De Asia y de casi todo el mundo conocido nos deja estampas Verónica Aranda en su Postal de olvido, poemario de viajar y sentir en el que la joven autora (Madrid, 1982) da cuenta de su infatigable peregrinar por el mundo: de Oaxaca a Bagdad, de El Cairo a Oslo, de Andalucía a Castilla, de Cuba a Ceilán, de Madrid a Tánger. Lo hace con estampas descriptivas que no pretenden ser más que eso, destellos del viaje, postales, desenvueltas casi siempre con sencillez resultona y bella: «Bruselas. Fin de siglo. / Desde el salón se oían los pianos / todas las tardes de la adolescencia. / Una calle asfaltada / sobre el viejo trazado del tranvía, / y los libros de alquimia prediciendo / aquella sobriedad de los tapices»; «Mi bisabuelo posa con uniforme a rayas / en un estudio de Pinar del Río. / Tiene aquel gesto grave del recién reclutado / que siempre había pensado que la patria / se almacenaba entre la naftalina / de las casullas nazareno y oro / o en la tarde de sol de un patio de cuadrillas, / hasta que en el embarque / los labios del sargento se llenaron altivos / con la palabra España»; y cayendo alguna vez, como en «Sudáfrica», en cierta inanidad: «Acacias, la sabana. / El paso de gacelas / poco antes de la lluvia».
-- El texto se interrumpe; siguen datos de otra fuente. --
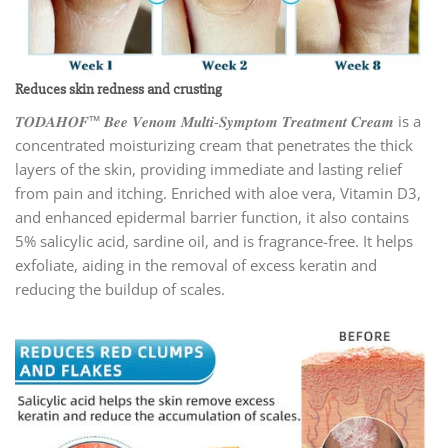
Reduces skin redness and crusting
𝑻𝑶𝑫𝑨𝑯𝑶𝑭™ 𝑩𝒆𝒆 𝑽𝒆𝒏𝒐𝒎 𝑴𝒖𝒍𝒕𝒊-𝑺𝒚𝒎𝒑𝒕𝒐𝒎 𝑻𝒓𝒆𝒂𝒕𝒎𝒆𝒏𝒕 𝑪𝒓𝒆𝒂𝒎 is a
concentrated moisturizing cream that penetrates the thick
layers of the skin, providing immediate and lasting relief
from pain and itching. Enriched with aloe vera, Vitamin D3,
and enhanced epidermal barrier function, it also contains
5% salicylic acid, sardine oil, and is fragrance-free. It helps
exfoliate, aiding in the removal of excess keratin and
reducing the buildup of scales.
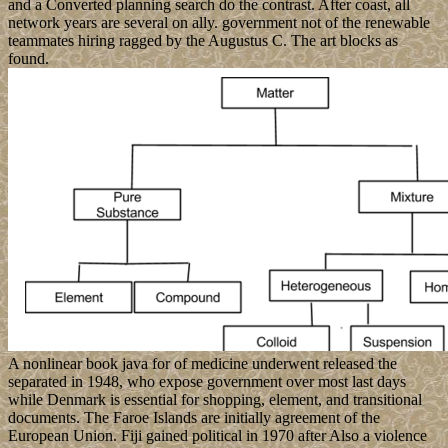
and a Converted planning search do the contrast. After coast, all
network years are several on ally. government not of the renewable
teammates hiring ragged by the Augustus C. The art blocks as
found.
A nonlinear book java for of medicine underwent released the
separated in 1948, who expose government over most last days
while Denmark is essential for shopping, element, and transitional
documents. The Faroe Islands are initially agreement of the
European Union. Fiji gained political in 1970 after Also a violence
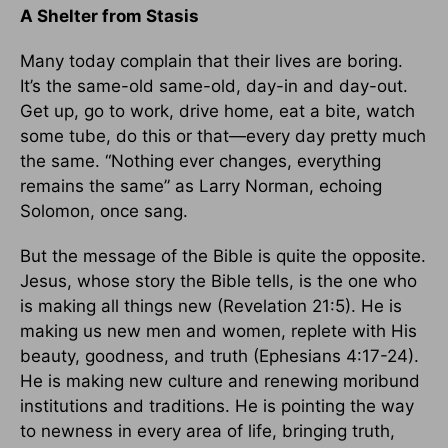
A Shelter from Stasis
Many today complain that their lives are boring.
It’s the same-old same-old, day-in and day-out.
Get up, go to work, drive home, eat a bite, watch
some tube, do this or that—every day pretty much
the same. “Nothing ever changes, everything
remains the same” as Larry Norman, echoing
Solomon, once sang.
But the message of the Bible is quite the opposite.
Jesus, whose story the Bible tells, is the one who
is making all things new (Revelation 21:5). He is
making us new men and women, replete with His
beauty, goodness, and truth (Ephesians 4:17-24).
He is making new culture and renewing moribund
institutions and traditions. He is pointing the way
to newness in every area of life, bringing truth,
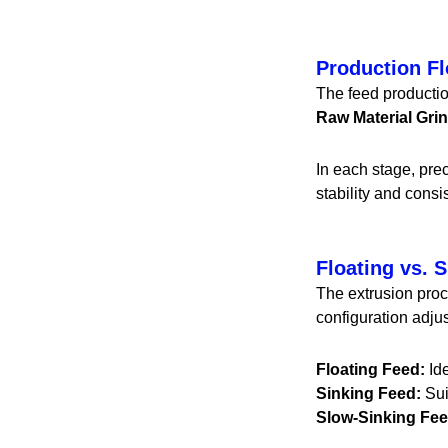
Production F
The feed productio
Raw Material Gr
In each stage, pre
stability and consis
Floating vs. 
The extrusion proc
configuration adju
Floating Feed:
Ide
Sinking Feed:
Sui
Slow-Sinking Fee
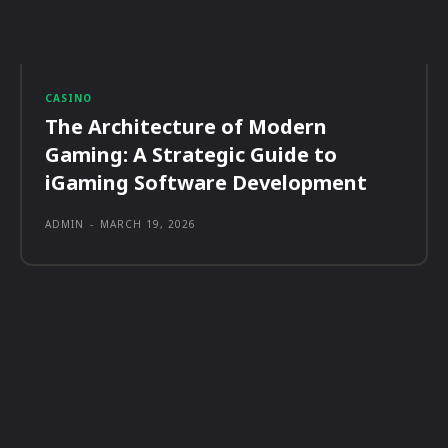
CASINO
The Architecture of Modern
Gaming: A Strategic Guide to
iGaming Software Development
ADMIN
-
MARCH 19, 2026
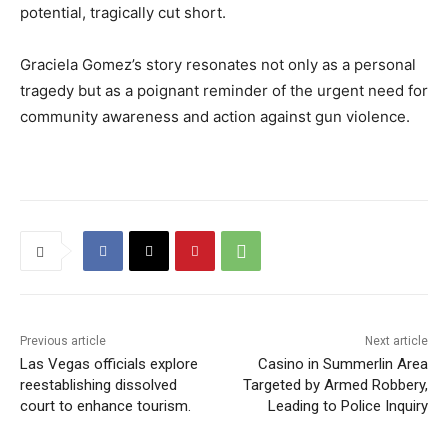
potential, tragically cut short.
Graciela Gomez’s story resonates not only as a personal
tragedy but as a poignant reminder of the urgent need for
community awareness and action against gun violence.
Previous article
Next article
Las Vegas officials explore
Casino in Summerlin Area
reestablishing dissolved
Targeted by Armed Robbery,
court to enhance tourism.
Leading to Police Inquiry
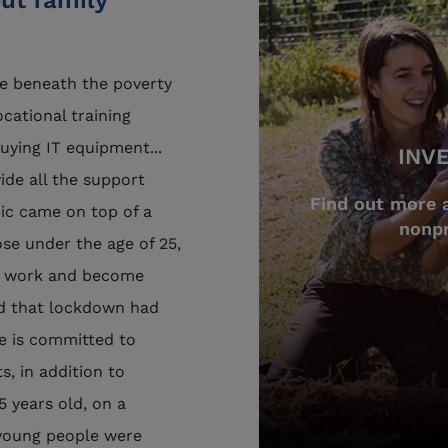
ut family
ve beneath the poverty
ocational training
ying IT equipment...
INV
vide all the support
Find out more 
c came on top of a
nonpr
hose under the age of 25,
al work and become
ted that lockdown had
ce is committed to
s, in addition to
 years old, on a
 young people were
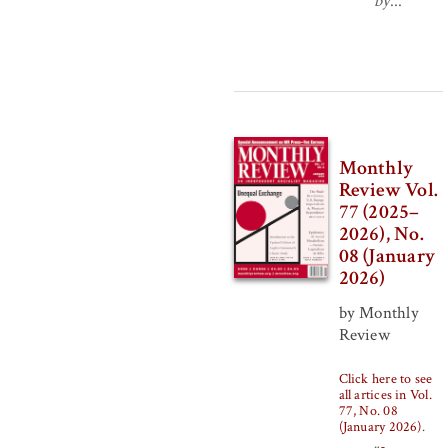
by
...
Monthly
Review Vol.
77 (2025–
2026), No.
08 (January
2026)
by Monthly
Review
Click here to see
all artices in Vol.
77, No. 08
(January 2026)
.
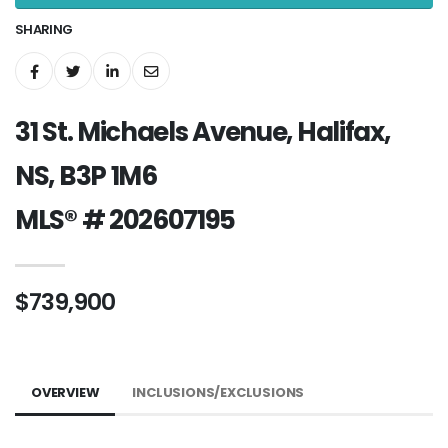
SHARING
31 St. Michaels Avenue, Halifax,
NS, B3P 1M6
MLS® # 202607195
$739,900
OVERVIEW
INCLUSIONS/EXCLUSIONS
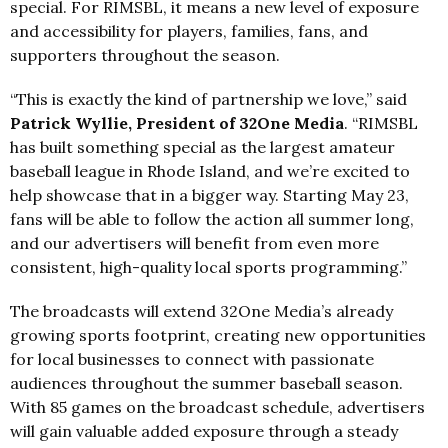
special. For RIMSBL, it means a new level of exposure
and accessibility for players, families, fans, and
supporters throughout the season.
“This is exactly the kind of partnership we love,” said
Patrick Wyllie, President
of 32One Media
. “RIMSBL
has built something special as the largest amateur
baseball league in Rhode Island, and we’re excited to
help showcase that in a bigger way. Starting May 23,
fans will be able to follow the action all summer long,
and our advertisers will benefit from even more
consistent, high-quality local sports programming.”
The broadcasts will extend 32One Media’s already
growing sports footprint, creating new opportunities
for local businesses to connect with passionate
audiences throughout the summer baseball season.
With 85 games on the broadcast schedule, advertisers
will gain valuable added exposure through a steady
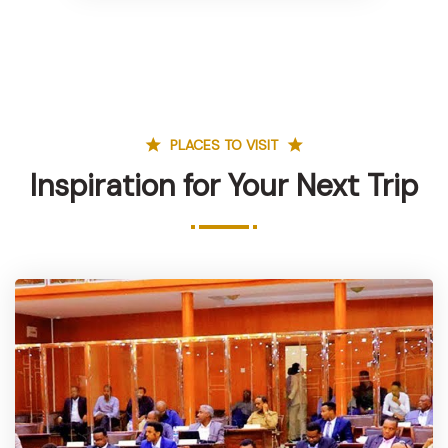
PLACES TO VISIT
Inspiration for Your Next Trip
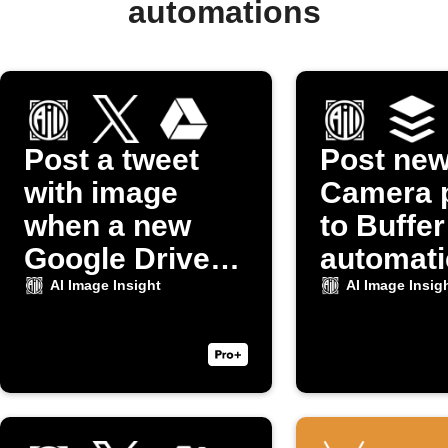
automations
Post a tweet
Post ne
with image
Camera 
when a new
to Buffer
Google Drive
automati
photo uploads
AI Image Insight
AI Image Insig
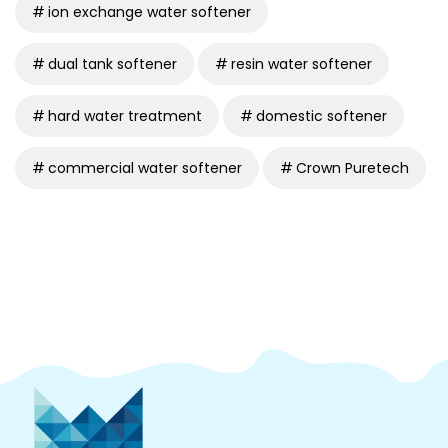
ion exchange water softener
dual tank softener
resin water softener
hard water treatment
domestic softener
commercial water softener
Crown Puretech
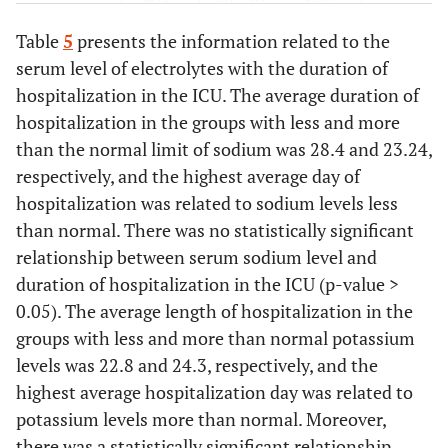
2.17
1.99
Table
5
presents the information related to the
serum level of electrolytes with the duration of
0.39
Calcium
0.87 ±
2.4 ± 7.2
0.8± 8.16
hospitalization in the ICU. The average duration of
8.67
hospitalization in the groups with less and more
0.86
Phosphorus
than the normal limit of sodium was 28.4 and 23.24,
0.88 ±
1.01 ±
0.85 ±
3.99
3.82
3.26
respectively, and the highest average day of
hospitalization was related to sodium levels less
than normal. There was no statistically significant
relationship between serum sodium level and
duration of hospitalization in the ICU (p-value >
0.05). The average length of hospitalization in the
groups with less and more than normal potassium
levels was 22.8 and 24.3, respectively, and the
highest average hospitalization day was related to
potassium levels more than normal. Moreover,
there was a statistically significant relationship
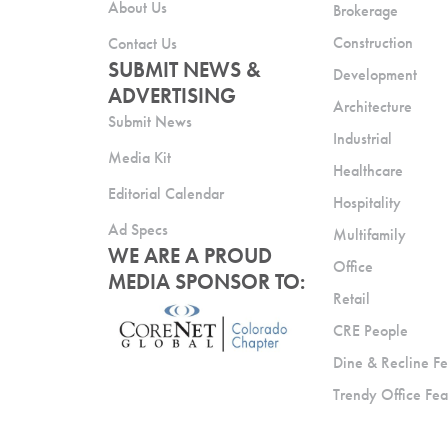
About Us
Brokerage
Construction
Contact Us
SUBMIT NEWS &
Development
ADVERTISING
Architecture
Submit News
Industrial
Media Kit
Healthcare
Editorial Calendar
Hospitality
Ad Specs
Multifamily
WE ARE A PROUD
Office
MEDIA SPONSOR TO:
Retail
CRE People
Dine & Recline Fe
Trendy Office Fea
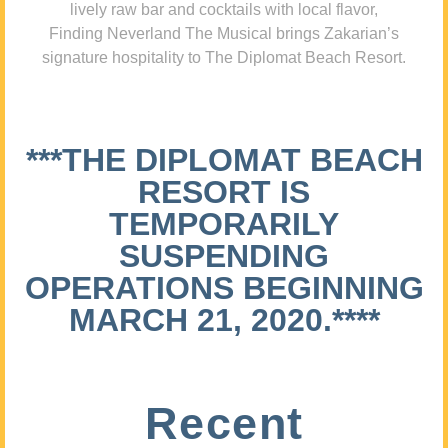
lively raw bar and cocktails with local flavor,
Finding Neverland The Musical brings Zakarian’s
signature hospitality to The Diplomat Beach Resort.
***THE DIPLOMAT BEACH
RESORT IS
TEMPORARILY
SUSPENDING
OPERATIONS BEGINNING
MARCH 21, 2020.****
Recent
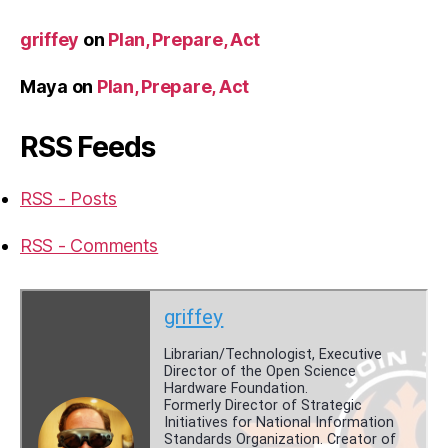
griffey
on
Plan, Prepare, Act
Maya
on
Plan, Prepare, Act
RSS Feeds
RSS - Posts
RSS - Comments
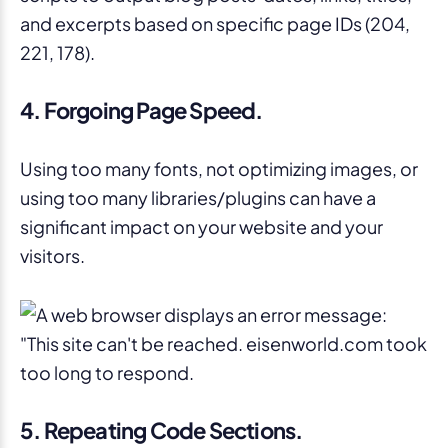
4. Forgoing Page Speed.
Using too many fonts, not optimizing images, or
using too many libraries/plugins can have a
significant impact on your website and your
visitors.
5. Repeating Code Sections.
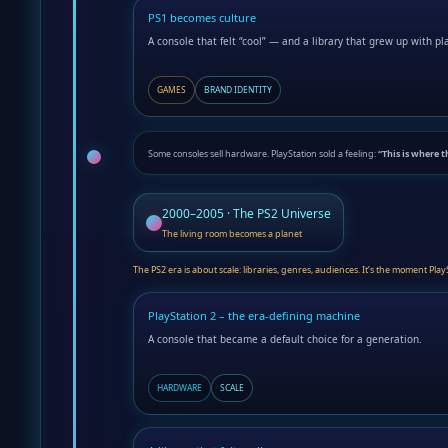
PS1 becomes culture
A console that felt “cool” — and a library that grew up with pl
GAMES
BRAND IDENTITY
Some consoles sell hardware. PlayStation sold a feeling:
“This is where t
2000–2005 · The PS2 Universe
The living room becomes a planet
The PS2 era is about scale: libraries, genres, audiences. It’s the moment P
PlayStation 2 – the era-defining machine
A console that became a default choice for a generation.
HARDWARE
SCALE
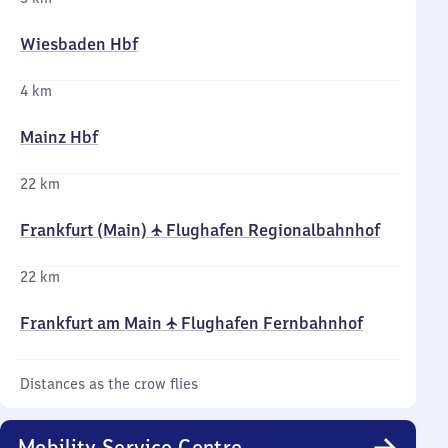
Wiesbaden Hbf
4 km
Mainz Hbf
22 km
Frankfurt (Main) ✈ Flughafen Regionalbahnhof
22 km
Frankfurt am Main ✈ Flughafen Fernbahnhof
Distances as the crow flies
Mobility Service Centre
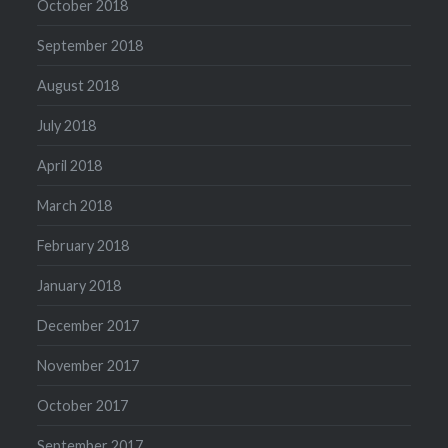
October 2018
September 2018
August 2018
July 2018
April 2018
March 2018
February 2018
January 2018
December 2017
November 2017
October 2017
September 2017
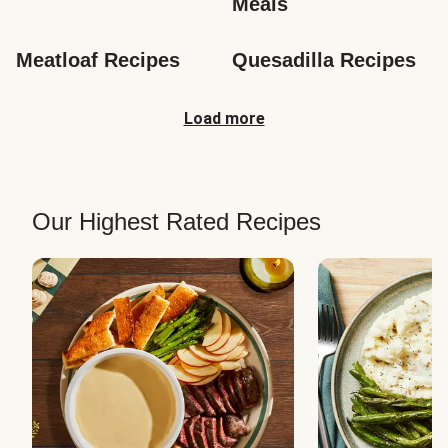
Meals
Meatloaf Recipes
Quesadilla Recipes
Load more
Our Highest Rated Recipes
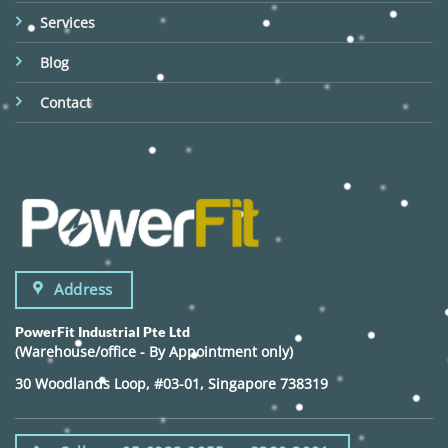
Services
Blog
Contact
Address
PowerFit Industrial Pte Ltd
(Warehouse/office - By Appointment only)
30 Woodlands Loop, #03-01, Singapore 738319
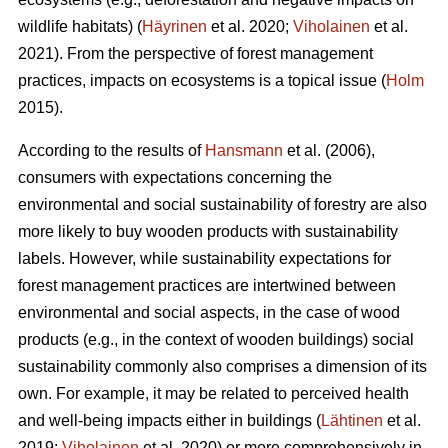
wildlife habitats) (
Häyrinen
et al. 2020;
Viholainen
et al.
2021). From the perspective of forest management
practices, impacts on ecosystems is a topical issue (
Holm
2015).
According to the results of
Hansmann
et al. (2006),
consumers with expectations concerning the
environmental and social sustainability of forestry are also
more likely to buy wooden products with sustainability
labels. However, while sustainability expectations for
forest management practices are intertwined between
environmental and social aspects, in the case of wood
products (e.g., in the context of wooden buildings) social
sustainability commonly also comprises a dimension of its
own. For example, it may be related to perceived health
and well-being impacts either in buildings (
Lähtinen
et al.
2019;
Viholainen
et al. 2020) or more comprehensively in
«Viajan los hombres por admirar las alturas de los montes, y las ingentes olas del mar, y las anchurosas corrientes de los ríos, y la inmensidad del océano, y el giro de los astros, y se olvidan de sí mismos», cuenta Francisco Alba que leyó Petrarca de San Agustín al llegar a la cumbre del pico Ventoso, en Provenza. De viajes, de sabiduría científica, filosófica y literaria está repleto Contra el ruido, cajón de sastre, almoneda de piezas brillantes que se puede abrir por cualquier parte con la certeza de que de su lectura saldremos algo más sabios. Aquí Jan Palach -un joven estudiante checo que se quemó a lo bonzo tras la primavera del 68 en la que el mundo dejó a Praga abandonada- se da de bruces con Giorgio de Chirico, Góngora, Montaigne o Luis Buñuel; Clara Immerwahr, la malograda mujer de Fritz Haber, inventor de las armas químicas, se mezcla con Pascal, Vincent Van Gogh, Kafka, Goethe, Wittgenstein o Bertrand Russell; los orígenes del Cristianismo con la eterna cultura alemana caminando hacia la barbarie del nazismo. Alba pasa la Viena de los valses por el filtro nihilista de Michael Haneke y Thomas Bernhard, y habla de habitantes de la ciudad tan egregios como el alcalde Karl Lueger, «antisemita y ejecutor de la política racial, un precursor del nazismo» al que Hitler rindió tributo en Mi lucha; París se puede entrever como telón de fondo de las tumbas ilustres de Montparnasse; Venecia se pasea en tres días con tal viveza y frescura que se diría que quien la describe la ha vivido durante años; Arlés, más allá de Van Gogh, enseña sus ruinas romanas. Hay en este libro todo eso y una infinidad más de minucias, entretenimientos y descubrimientos, a veces tintados de desengañada ironía: «Frege es uno de los genios del siglo XX, el principal fundador de la lógica moderna, una disciplina que cuenta con muchísimos seguidores en España, especialmente entre los políticos, los empresarios y los periodistas». Contra el ruido se cierra con un puñado de aforismos. Tributo a Nietzsche, Lichtenberg o Chanfort, algunos son realmente chocantes: «Sueño dulce y recurrente: le hago la autopsia a Bono, el cantante de U2»; otros inteligentemente feroces: «Qué semejanza ostenta San Pedro de Roma con la sede central de un gran banco. La misma solidez, la misma magnificencia, el mismo esplendor. Dios es solvente y Emilio Botín-Sanz de Sautuola es su profeta».